For the first time in a while, we had a rainy, stormy, sunny, windy, cool, humid, warm day in Kentucky.  Really.  At one time or another, today’s weather covered the spectrum.  The only thing it didn’t do was snow, and I don’t even want to think about that.

The horses loved the weather today. A number of the stallion paddocks were mowed this week, so having a cool, rainy morning with tender, freshly mown grass?  Yeah, definitely happy horses.

The famous, or infamous,  mud puddle is back in the corner of Pops’ and Ring’s paddock.  I warned the afternoon group the boys would try to splash us and sure enough, they did.  Pops stood right in the middle of the puddle, which is plenty big and deep enough for him to paw, splash, splatter and generally make a mess.  He plops his front hoof flat onto the water and sends muddy water everywhere.  Even Marley backed off.

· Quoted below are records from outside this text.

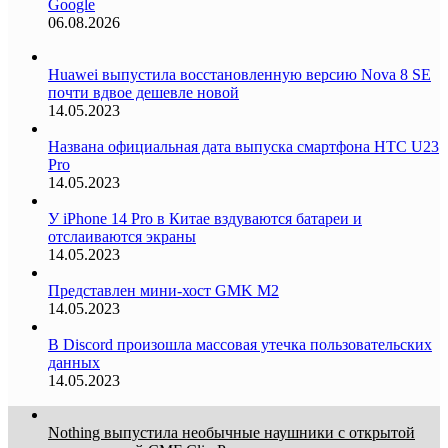
Google
06.08.2026
Huawei выпустила восстановленную версию Nova 8 SE
почти вдвое дешевле новой
14.05.2023
Названа официальная дата выпуска смартфона HTC U23
Pro
14.05.2023
У iPhone 14 Pro в Китае вздуваются батареи и
отслаиваются экраны
14.05.2023
Представлен мини-хост GMK M2
14.05.2023
В Discord произошла массовая утечка пользовательских
данных
14.05.2023
Nothing выпустила необычные наушники с открытой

It rained pretty hard this morning, so most of the horses were nice and clean—until the rain stopped.  Then I watched one horse after another go down for a good roll.  And just like that, no more clean horses! Even though all our paddocks are plenty grassy, every horse manages to find, manufacture, dig, stomp or otherwise create a horse-sized spot of dirt/mud.  I saw Commentator at 12:30 and he was spotless.  By 1:10, he was covered in mud from head to tail.  We watched Fortunate Prospect roll and roll—in the wet grass, no mud for Gramps—and he must have scattered insects as he did so, because he was surrounded by birds.  Birds were darting all around him, in the grass, swooping over his head and landing right next to his rolling body.  It was not your normal bird and horse event, that’s for sure.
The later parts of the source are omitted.